If you have not paid your tax liability, the IRS and the NCDOR will begin sending you notices. These notices start the IRS and NCDOR enforced collection process.
If you ignore the notices, the IRS and NCDOR will become increasingly more insistent in their payment demands through enforced collection. The IRS and NCDOR collection processes can seriously disrupt your business and employment relationships and negatively impact your credit rating.
The experienced tax lawyers at Raleigh, North Carolina-based Murray Moyer, PLLC have in depth experience with IRS and NCDOR collection process practices and procedures.
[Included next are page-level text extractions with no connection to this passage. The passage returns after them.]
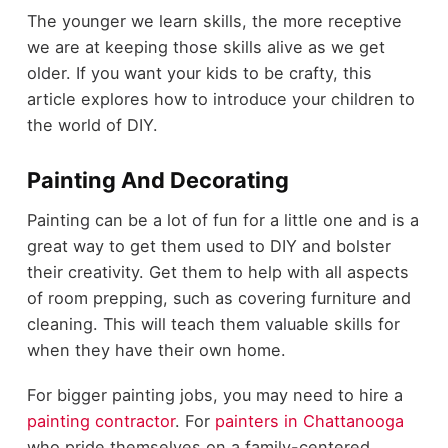
The younger we learn skills, the more receptive
we are at keeping those skills alive as we get
older. If you want your kids to be crafty, this
article explores how to introduce your children to
the world of DIY.
Painting And Decorating
Painting can be a lot of fun for a little one and is a
great way to get them used to DIY and bolster
their creativity. Get them to help with all aspects
of room prepping, such as covering furniture and
cleaning. This will teach them valuable skills for
when they have their own home.
For bigger painting jobs, you may need to hire a
painting contractor
. For
painters in Chattanooga
who pride themselves on a family-centered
Taxpayer Options to Stop Enforced Collection Process
Option 1: Payment in Full
The first and best option available to taxpayers is to simply pay the entire tax liability in full. Based on the amount of your tax liability, it may be wise to borrow funds, obtain a cash advance, or pay by credit card because the interest charged on these payment methods may be less than the interest and late payment penalties imposed by the tax laws.
Option 2: Request an Extension
If you cannot pay the entire tax liability in full, the IRS may be willing to defer payment. If you need extra time to access funds to pay the amount owed, the IRS may grant an extension.
Option 3: Currently Not Collectible
If your financial situation is such that paying anything will create a hardship, the IRS can place you in currently not collectible status. This will temporarily suspend collection activity against you. The amount you owe, however, will continue to accrue interest and penalties.
Option 4: Installment Agreement
If you cannot full pay your tax liabilities, but you can afford a limited monthly payment, you can request an installment agreement. There is a fee to set up an installment agreement, and interest penalties continue to accrue until the balance is paid in full. Payments under an installment agreement will include an interest charge computed on the unpaid balance.
Option 5: Offer in Compromise
If you have few assets and little prospect of generating sufficient income to pay the liability in full, you may be allowed to settle the tax liability for less than the full amount owed through an offer in compromise.
Option 6: Bankruptcy
Another alternative for a taxpayer facing IRS collection is to file a petition in bankruptcy. Certain taxpayers may be eligible to discharge income taxes in bankruptcy if they meet certain rules, restrictions, and limitations set forth in the Bankruptcy Code.
IRS Enforced Collection Alternatives
The IRS may take the following actions to collect the tax:
- File a Notice of Federal Tax Lien (“NFTL”) – A federal tax lien is a legal claim to your property. The federal lien arises when the tax liability is assessed and continues until the amount assessed is paid in full or becomes unenforceable. A federal lien will hurt your credit and make it more difficult for you to borrow money to pay your tax debts.
- Levy, Seizure and Garnishment – The IRS is permitted by statute to levy (seize) your home, cars, or other property and, if necessary, sell the property at a public auction to generate proceeds to satisfy the unpaid tax liability. The IRS may garnish your wages, bank accounts, retirement income, or Social Security benefits. You have the opportunity to request a due process hearing prior to the IRS seizing your assets.
- Offsetting tax refunds – Finally, the IRS will apply current and future federal and state refunds until you have paid down the balance on your unpaid tax liabilities.